Listed records below:
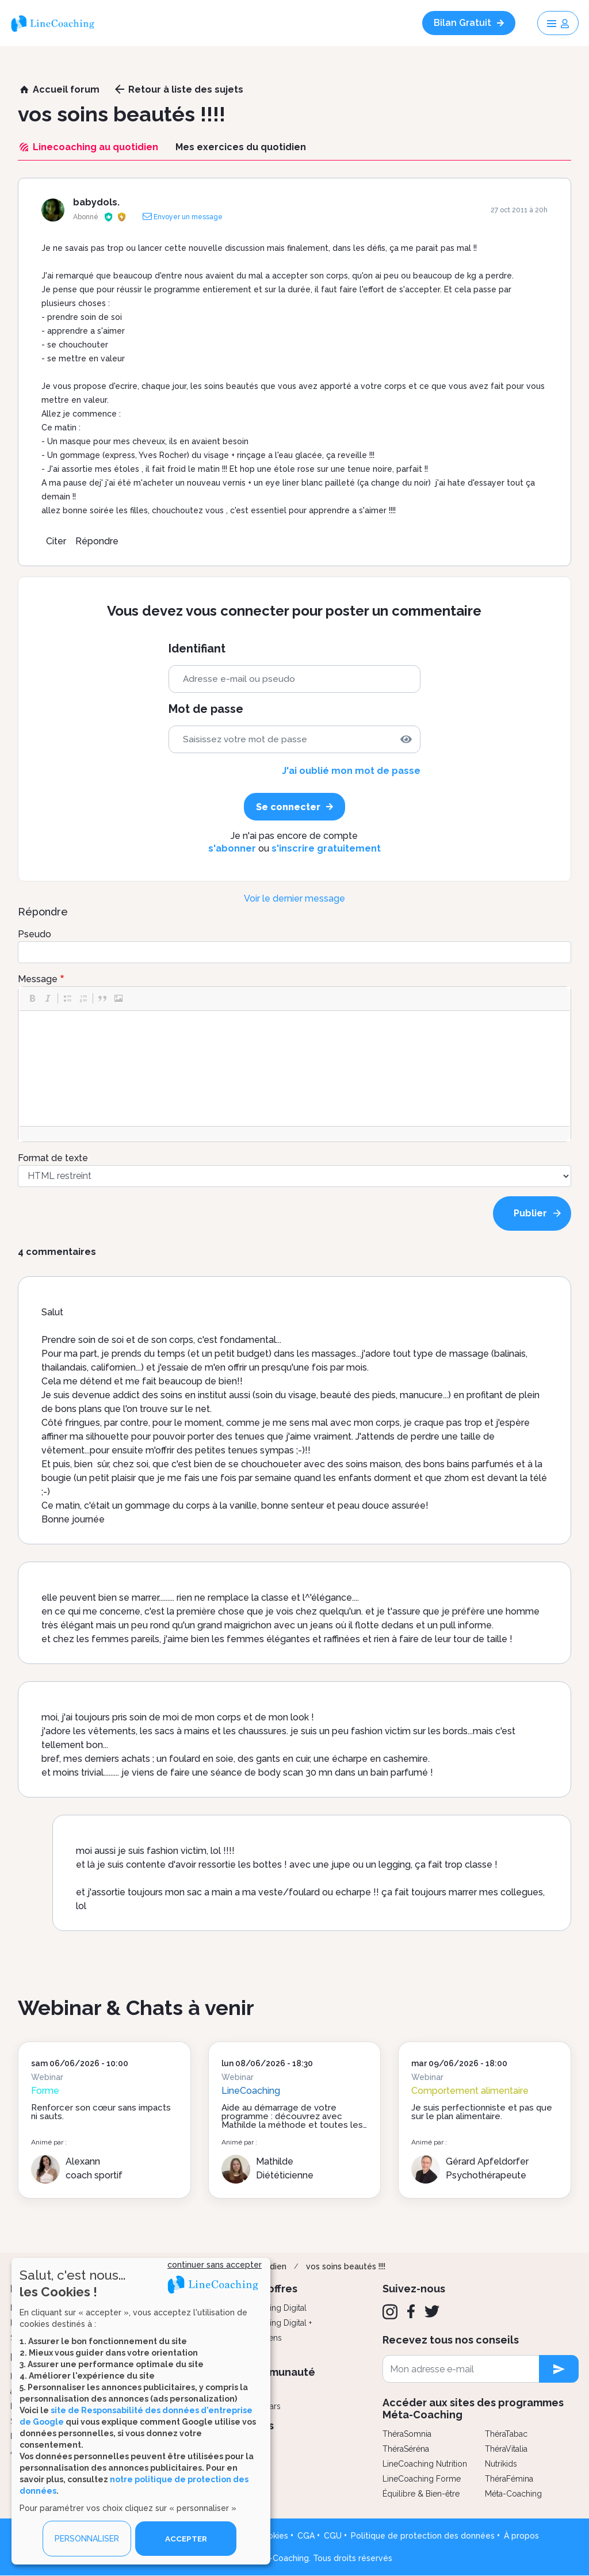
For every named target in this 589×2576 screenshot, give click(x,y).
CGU (333, 2535)
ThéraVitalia (506, 2448)
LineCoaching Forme (422, 2478)
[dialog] (141, 2411)
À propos (521, 2535)
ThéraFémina (509, 2478)
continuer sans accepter (214, 2264)
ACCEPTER (186, 2538)
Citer (56, 541)
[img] (406, 739)
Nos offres (271, 2289)
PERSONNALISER (87, 2538)
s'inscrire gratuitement (326, 848)
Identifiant (197, 648)
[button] (32, 998)
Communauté (280, 2372)
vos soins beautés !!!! (345, 2266)
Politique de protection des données (423, 2535)
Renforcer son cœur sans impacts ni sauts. (101, 2111)
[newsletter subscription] (559, 2369)
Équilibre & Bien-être (421, 2493)
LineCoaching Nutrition (425, 2463)
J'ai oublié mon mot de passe (351, 770)
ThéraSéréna (406, 2448)
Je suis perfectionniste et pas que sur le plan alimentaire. (481, 2111)
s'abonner (232, 848)
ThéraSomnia (407, 2433)
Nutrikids (501, 2463)
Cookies (272, 2535)
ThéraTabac (506, 2433)
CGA (306, 2535)
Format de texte (53, 1157)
End of Listed records.
* Work instructions:
Go through the records. Copy each line where "LineCoaching" appears.

* Solution to this problem:
LineCoaching Forme (422, 2478)
LineCoaching Nutrition (425, 2463)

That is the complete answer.